Embeddings of KEx dataset produced by DNABERT, DNABERT-2, GENA-LM, HyenaDNA and Caduceus. Visualization results are obtained by UMAP after k-means clustering.
We applied extracted embeddings of GQs from KEx dataset and performed clustering using the UMAP algorithm, with the number of neighbors set to 30 (Fig. 7). From these UMAP representation we can see that transformer-based models have more dense and compact clustering while Hyena-DNA and Caduceus have a wider range of values for UMAP representations of embeddings reflecting the identification of GQ clusters > 200 nts. Also, we observe, as noted above, that quadruplexes from regulatory elements such as promoters (PLS), proximal enhancers (pELS) and distal enhancers (dELS) are relatively well clustered compared to quadruplexes from CTCF and HDnase/H3K4me3 regions. At the same time DNase/H3K4me3, PLS, and the enhancer-like elements (dELS, pELS) show varying degrees of overlap depending on the model, indicating that these genomic features may share more similarity in the embedding space.
CTCF regions and 3’UTR where quadruplexes are scattered all over the UMAP while at the same time being clearly separated from other groups. This result suggests that these quadruplexes are more heterogeneous than the other types, likely arising from differences in tissue-specific DNA architectures. When transformer-based models are compared to HyenaDNA and Caduceus, we see that the last two have more distinct cluster separations.
Overall, it is difficult to say that embedding from one model is better than from the other one, but they all agree between each other by clustering important regulatory and genomic regions. Additional experiments exploring the impact of varying hyperparameters, particularly the number of neighbors, are presented in the Supplementary Figures 2–5. The GQ clusters detected by HyenaDNA and Caduceus are of interest as they are not often detected by experimental datasets. One explanation is that they help nucleate the enhancer-promoter condensates that are a feature of actively transcribed regions but are not visible to approaches like CUT&Tag or chemically modified by the short time of exposure to reagents like potassium permanganate.
The Caduceus and HyenaDNA results add to of the four experimental GQ datasets examined (Supplementary Figure 10) The embeddings for three GQ datasets KEx, G4 CUT&Tag and G4 ChIP-seq overlap and are enriched in promoter regions.

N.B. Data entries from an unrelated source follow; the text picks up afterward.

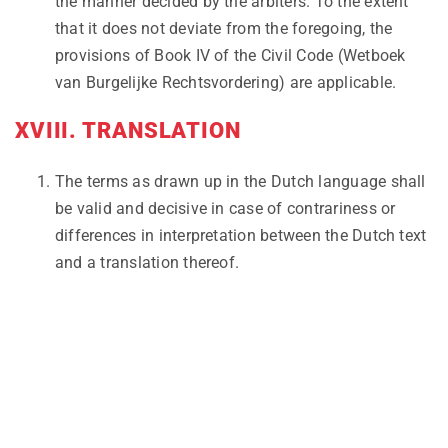
the manner decided by the arbiters. To the extent
that it does not deviate from the foregoing, the
provisions of Book IV of the Civil Code (Wetboek
van Burgelijke Rechtsvordering) are applicable.
XVIII. TRANSLATION
The terms as drawn up in the Dutch language shall
be valid and decisive in case of contrariness or
differences in interpretation between the Dutch text
and a translation thereof.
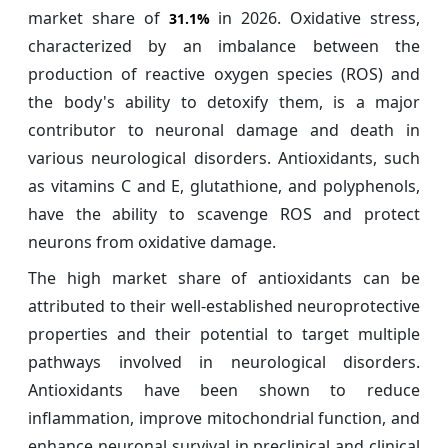
market share of
in 2026. Oxidative stress,
31.1%
characterized by an imbalance between the
production of reactive oxygen species (ROS) and
the body's ability to detoxify them, is a major
contributor to neuronal damage and death in
various neurological disorders. Antioxidants, such
as vitamins C and E, glutathione, and polyphenols,
have the ability to scavenge ROS and protect
neurons from oxidative damage.
The high market share of antioxidants can be
attributed to their well-established neuroprotective
properties and their potential to target multiple
pathways involved in neurological disorders.
Antioxidants have been shown to reduce
inflammation, improve mitochondrial function, and
enhance neuronal survival in preclinical and clinical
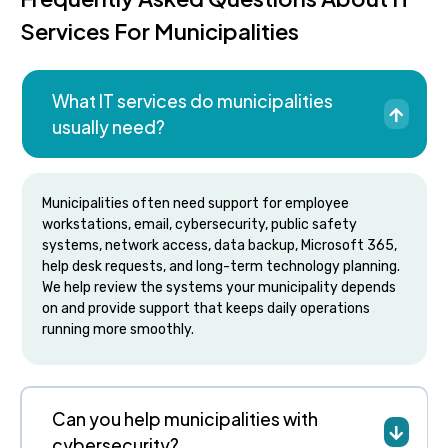
Services For Municipalities
What IT services do municipalities
usually need?
Municipalities often need support for employee
workstations, email, cybersecurity, public safety
systems, network access, data backup, Microsoft 365,
help desk requests, and long-term technology planning.
We help review the systems your municipality depends
on and provide support that keeps daily operations
running more smoothly.
Can you help municipalities with
cybersecurity?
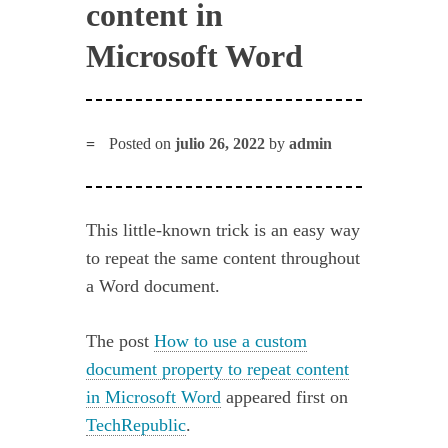
content in
Microsoft Word
Posted on
julio 26, 2022
by
admin
This little-known trick is an easy way
to repeat the same content throughout
a Word document.
The post
How to use a custom
document property to repeat content
in Microsoft Word
appeared first on
TechRepublic
.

4. Discussion and conclusions
Here we performed benchmark of five LLMs for genomics from three types of architectures – transformer-based (DNABERT, DNABERT-2, GENA-LM), CNN-based with long convolutions (HyenaDNA) and RNN-like state-space models (Caduceus) using common datasets. We evaluated each model on classification accuracy and compared their genome-wide prediction of novel functional genomic elements such as promoters and enhancers, both distal and proximal. We also assessed the overlap of these predictions with chromatin structural elements. We chose GQ to study for a number of reasons. These structures play important and varied biological roles in cells. They are encoded by genetic elements called flipons that encode information by varying their conformation under physiological conditions. Like other flipon types, GQ are subject to natural selection and show variation within a population with a potential impact on disease processes. Further, the location of tetrads that fold into GQ has been difficult to predict as the sequence context under which GQs form is quite variable. Additionally, large datasets with experimentally derived whole-genome GQ maps are available to benchmark the strengths and weaknesses of the different methods. Lastly, current genomic benchmark datasets do not annotate flipons and these genetic elements have not been previously evaluated by FMs.

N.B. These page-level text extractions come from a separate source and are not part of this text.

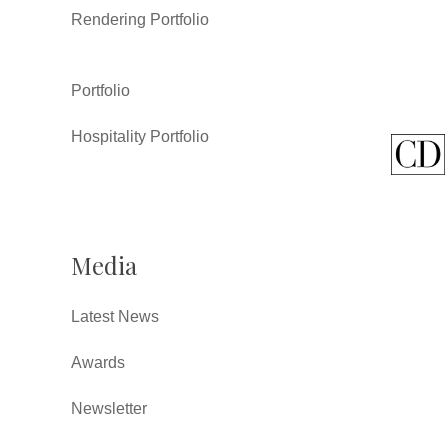
Rendering Portfolio
Portfolio
Hospitality Portfolio
Media
Latest News
Awards
Newsletter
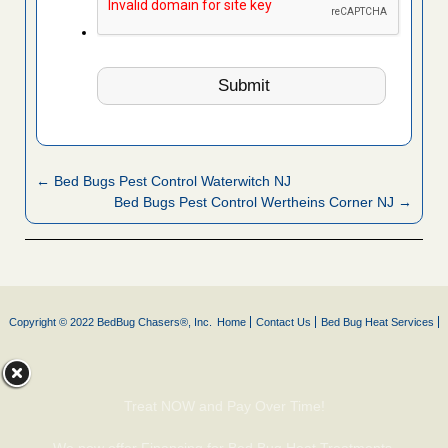
← Bed Bugs Pest Control Waterwitch NJ
Bed Bugs Pest Control Wertheins Corner NJ →
Copyright © 2022 BedBug Chasers®, Inc.
Home
Contact Us
Bed Bug Heat Services
Treat NOW and Pay Over Time!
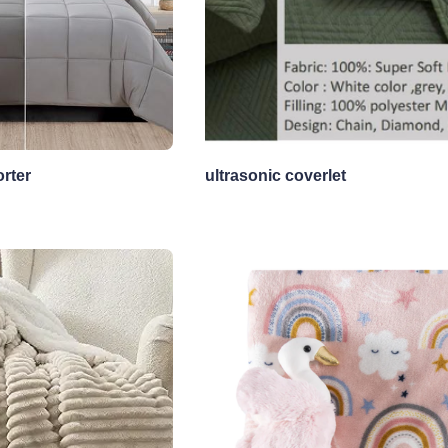
rter
ultrasonic coverlet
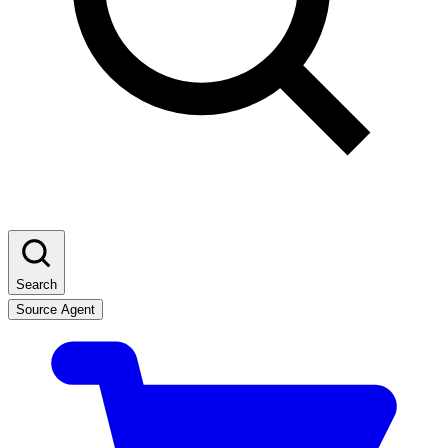
Search
Source Agent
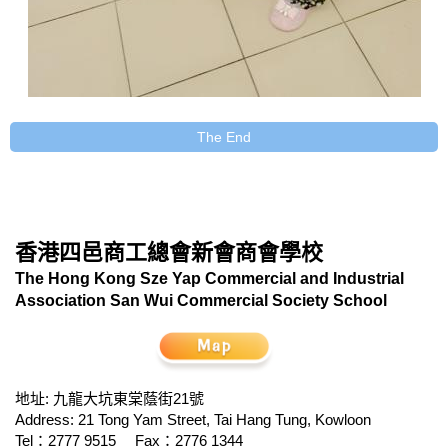
The End
香港四邑商工總會新會商會學校
The Hong Kong Sze Yap Commercial and Industrial
Association San Wui Commercial Society School
地址: 九龍大坑東棠蔭街21號
Address: 21 Tong Yam Street, Tai Hang Tung, Kowloon
Tel：2777 9515
Fax：2776 1344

Previous studies provide the basis for this work. Tang et al. [27] present a comparison of zero-shot evaluation of genomic language models versus one hot encoding representation. They found that the embeddings produced by language models in a zero-shot evaluation show overall worse performance than models trained on one-hot encoded data on a wide range of downstream tasks. However, LLMs allow fine-tuning of models to improve their performance to address this problem. With the models we tested, we found a difference in the number of epochs required for each to reach the same performance. Transformer-based models - DNABERTs and GENA–LM - perform well even in zero-shot mode and thus require few epochs for fine-tuning. In contrast, HyenaDNA and Caduceus need significant amounts of training iterations with zero-shot classification as they are not compatible with transformer-based LLMs. Their design enables the detection of features like GQ arrays that are poorly detected otherwise.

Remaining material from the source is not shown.